Book Synopsis EBOOK: Disseminating Qualitative Research in Educational Settings by : Christina Hughes
Download or read book EBOOK: Disseminating Qualitative Research in Educational Settings written by Christina Hughes and published by McGraw-Hill Education (UK). This book was released on 2003-11-16 with total page 173 pages. Available in PDF, EPUB and Kindle. Book excerpt: This book is a useful addition to the growing literature in the field of educational research methodology, and offers a lively and very unusual introduction to an aspect of research which has so far received little attention. It is particularly helpful in drawing on experience across the educational landscape, including adult and lifelong education, as well as schools-based work. For this very reason it will be a very valuable resource for a broad audience.” Studies in the Education of Adults The processes and practices of the dissemination of research findings are exceptionally neglected fields in the research methods literature. Yet disseminating and using our findings are significant reasons why we undertake research. Organised in three parts, this text provides an accessible, critically informed and up-to-date overview of key aspects of dissemination. In so doing this text: *provides a critical review of contemporary policy and dissemination models in education. *contains a series of case studies produced by internationally respected researchers in a range of educational fields. Drawing on their extensive experiences of dissemination, these case studies illuminate how dissemination acts proceed in qualitative research projects. They also illuminate the dilemmas facing qualitative researchers who strive to disseminate their work. *Enables researchers to develop 'informed practice' in respect of disseminating research in a range of educational settings.

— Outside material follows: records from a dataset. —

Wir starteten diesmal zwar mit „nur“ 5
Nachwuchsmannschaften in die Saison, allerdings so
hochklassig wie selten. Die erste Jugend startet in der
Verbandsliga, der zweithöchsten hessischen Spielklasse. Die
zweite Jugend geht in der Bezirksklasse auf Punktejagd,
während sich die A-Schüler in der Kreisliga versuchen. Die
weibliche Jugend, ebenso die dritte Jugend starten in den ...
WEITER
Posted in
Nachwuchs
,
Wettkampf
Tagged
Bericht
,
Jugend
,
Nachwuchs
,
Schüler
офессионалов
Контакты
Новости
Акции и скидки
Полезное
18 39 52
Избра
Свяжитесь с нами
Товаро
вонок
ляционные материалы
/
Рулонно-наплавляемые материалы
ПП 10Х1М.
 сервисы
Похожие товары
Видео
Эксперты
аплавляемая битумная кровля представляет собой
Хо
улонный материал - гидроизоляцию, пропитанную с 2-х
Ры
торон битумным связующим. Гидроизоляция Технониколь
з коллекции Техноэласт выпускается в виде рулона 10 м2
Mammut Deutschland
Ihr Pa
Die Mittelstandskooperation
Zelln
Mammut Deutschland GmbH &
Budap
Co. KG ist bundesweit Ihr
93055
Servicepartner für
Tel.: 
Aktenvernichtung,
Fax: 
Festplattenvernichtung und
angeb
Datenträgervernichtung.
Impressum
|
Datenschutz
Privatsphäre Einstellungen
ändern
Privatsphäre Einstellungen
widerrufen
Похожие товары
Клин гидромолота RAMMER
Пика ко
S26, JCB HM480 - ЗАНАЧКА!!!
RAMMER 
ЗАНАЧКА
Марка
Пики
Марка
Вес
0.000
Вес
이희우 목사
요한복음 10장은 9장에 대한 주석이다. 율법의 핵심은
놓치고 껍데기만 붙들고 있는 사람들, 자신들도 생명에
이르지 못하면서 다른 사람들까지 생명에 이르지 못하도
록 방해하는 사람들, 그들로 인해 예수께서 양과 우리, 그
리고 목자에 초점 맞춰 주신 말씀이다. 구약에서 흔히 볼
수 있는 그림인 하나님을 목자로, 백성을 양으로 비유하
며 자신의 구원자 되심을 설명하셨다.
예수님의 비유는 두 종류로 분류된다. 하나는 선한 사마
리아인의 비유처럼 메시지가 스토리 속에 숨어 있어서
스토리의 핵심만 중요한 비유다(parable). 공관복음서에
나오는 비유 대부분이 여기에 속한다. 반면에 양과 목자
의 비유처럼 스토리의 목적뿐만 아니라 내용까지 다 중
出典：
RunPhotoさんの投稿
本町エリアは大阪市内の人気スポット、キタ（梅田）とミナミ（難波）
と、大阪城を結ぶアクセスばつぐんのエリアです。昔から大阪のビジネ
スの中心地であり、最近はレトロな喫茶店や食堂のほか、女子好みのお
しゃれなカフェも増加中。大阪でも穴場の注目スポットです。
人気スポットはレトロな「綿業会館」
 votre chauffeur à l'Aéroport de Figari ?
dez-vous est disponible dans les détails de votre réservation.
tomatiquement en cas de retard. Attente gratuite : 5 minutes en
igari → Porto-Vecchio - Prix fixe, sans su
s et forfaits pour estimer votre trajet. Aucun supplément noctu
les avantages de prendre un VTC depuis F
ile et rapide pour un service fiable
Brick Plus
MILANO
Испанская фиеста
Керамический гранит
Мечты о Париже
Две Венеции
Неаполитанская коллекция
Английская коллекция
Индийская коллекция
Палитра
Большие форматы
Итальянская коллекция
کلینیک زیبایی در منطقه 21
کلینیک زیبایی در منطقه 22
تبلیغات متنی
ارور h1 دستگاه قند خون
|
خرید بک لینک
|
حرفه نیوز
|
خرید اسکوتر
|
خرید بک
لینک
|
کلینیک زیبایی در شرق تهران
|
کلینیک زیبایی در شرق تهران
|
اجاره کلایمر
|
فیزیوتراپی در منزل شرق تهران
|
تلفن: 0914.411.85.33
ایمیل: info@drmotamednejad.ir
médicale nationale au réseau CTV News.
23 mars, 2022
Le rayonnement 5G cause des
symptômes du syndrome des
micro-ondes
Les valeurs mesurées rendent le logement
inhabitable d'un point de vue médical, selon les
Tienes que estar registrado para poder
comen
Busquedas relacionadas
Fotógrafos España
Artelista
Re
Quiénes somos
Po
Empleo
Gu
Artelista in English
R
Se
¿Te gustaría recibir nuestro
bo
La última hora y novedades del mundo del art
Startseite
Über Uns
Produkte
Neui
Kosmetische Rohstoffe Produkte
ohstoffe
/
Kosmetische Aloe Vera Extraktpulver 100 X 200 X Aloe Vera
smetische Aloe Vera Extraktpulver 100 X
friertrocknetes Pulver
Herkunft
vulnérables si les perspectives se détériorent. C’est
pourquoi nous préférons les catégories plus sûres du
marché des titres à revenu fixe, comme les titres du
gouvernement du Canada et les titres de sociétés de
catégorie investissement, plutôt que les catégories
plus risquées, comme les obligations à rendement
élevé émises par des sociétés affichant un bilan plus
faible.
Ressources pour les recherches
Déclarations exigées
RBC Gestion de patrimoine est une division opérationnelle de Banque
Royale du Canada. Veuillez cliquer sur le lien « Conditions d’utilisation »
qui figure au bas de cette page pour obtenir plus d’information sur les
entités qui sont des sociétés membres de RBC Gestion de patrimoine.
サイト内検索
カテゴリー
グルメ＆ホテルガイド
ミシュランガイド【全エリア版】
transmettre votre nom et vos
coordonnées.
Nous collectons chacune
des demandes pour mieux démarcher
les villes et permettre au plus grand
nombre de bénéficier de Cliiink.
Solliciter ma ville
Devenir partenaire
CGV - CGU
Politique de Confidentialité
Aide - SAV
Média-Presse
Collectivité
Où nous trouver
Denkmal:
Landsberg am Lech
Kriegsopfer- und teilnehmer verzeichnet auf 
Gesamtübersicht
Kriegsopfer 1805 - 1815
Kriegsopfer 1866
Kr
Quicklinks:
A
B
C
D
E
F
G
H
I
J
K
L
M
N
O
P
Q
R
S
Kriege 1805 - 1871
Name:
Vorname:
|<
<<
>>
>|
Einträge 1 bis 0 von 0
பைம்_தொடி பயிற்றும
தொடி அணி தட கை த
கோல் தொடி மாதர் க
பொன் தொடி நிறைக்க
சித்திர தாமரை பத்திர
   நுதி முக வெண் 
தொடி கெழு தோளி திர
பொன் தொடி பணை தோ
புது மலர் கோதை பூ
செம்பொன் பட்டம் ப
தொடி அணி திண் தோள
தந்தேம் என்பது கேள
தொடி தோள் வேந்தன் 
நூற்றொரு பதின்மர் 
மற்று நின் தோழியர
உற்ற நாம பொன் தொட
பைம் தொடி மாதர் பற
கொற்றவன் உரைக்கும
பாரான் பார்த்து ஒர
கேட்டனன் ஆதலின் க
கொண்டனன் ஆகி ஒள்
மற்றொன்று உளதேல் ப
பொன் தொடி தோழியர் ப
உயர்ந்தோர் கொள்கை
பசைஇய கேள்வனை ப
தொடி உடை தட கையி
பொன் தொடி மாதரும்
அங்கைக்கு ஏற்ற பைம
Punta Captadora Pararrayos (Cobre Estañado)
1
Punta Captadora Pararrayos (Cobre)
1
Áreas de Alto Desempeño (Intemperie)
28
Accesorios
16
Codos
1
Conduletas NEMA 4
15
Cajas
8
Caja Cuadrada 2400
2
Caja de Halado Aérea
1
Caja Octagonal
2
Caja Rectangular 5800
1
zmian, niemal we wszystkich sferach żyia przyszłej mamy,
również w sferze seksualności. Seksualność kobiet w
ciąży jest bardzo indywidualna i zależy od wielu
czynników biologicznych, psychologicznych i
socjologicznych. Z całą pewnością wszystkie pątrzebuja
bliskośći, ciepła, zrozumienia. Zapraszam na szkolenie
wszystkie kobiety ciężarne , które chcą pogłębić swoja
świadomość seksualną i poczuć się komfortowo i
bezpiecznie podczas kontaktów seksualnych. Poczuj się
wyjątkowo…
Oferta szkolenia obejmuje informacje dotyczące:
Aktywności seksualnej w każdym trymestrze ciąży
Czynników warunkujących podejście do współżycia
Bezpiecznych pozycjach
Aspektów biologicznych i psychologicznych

Book Synopsis The Indigenization of Christianity in China I by : Qi Duan
Download or read book The Indigenization of Christianity in China I written by Qi Duan and published by Taylor & Francis. This book was released on 2022-11-30 with total page 183 pages. Available in PDF, EPUB and Kindle. Book excerpt: As the first volume of a three-volume set on the indigenization of Christianity in modern China, this book focuses on the presence of Christianity during the late Qing dynasty and the early twentieth century, discussing the early waves of Christian influence key watersheds in its history. Over the course of its growth in modern China, Christianity has faced twists and turns in its embedding in Chinese society and indigenous culture. This three-volume book delineates the genesis and trajectory of Christianity’s indigenization in China over the course of the nineteenth and twentieth centuries, highlighting the actions of Chinese Christians and the relationship between the development of Christianity and modern Chinese history. In this volume, the author discusses early missionary works from both foreign missionaries and local churches, both of which were influential in rendering Christianity more present and influential in China and which paved the way for further indigenization. The book then expounds on the thoughts and practices of indigenizing Christianity prompted by historical events in the early twentieth century, including the independent movement of the Chinese Christian Church and religious reforms that were undertaken to reach greater accommodation with Chinese society. The book will appeal to scholars and students interested in the history of Christianity in China and modern Chinese history.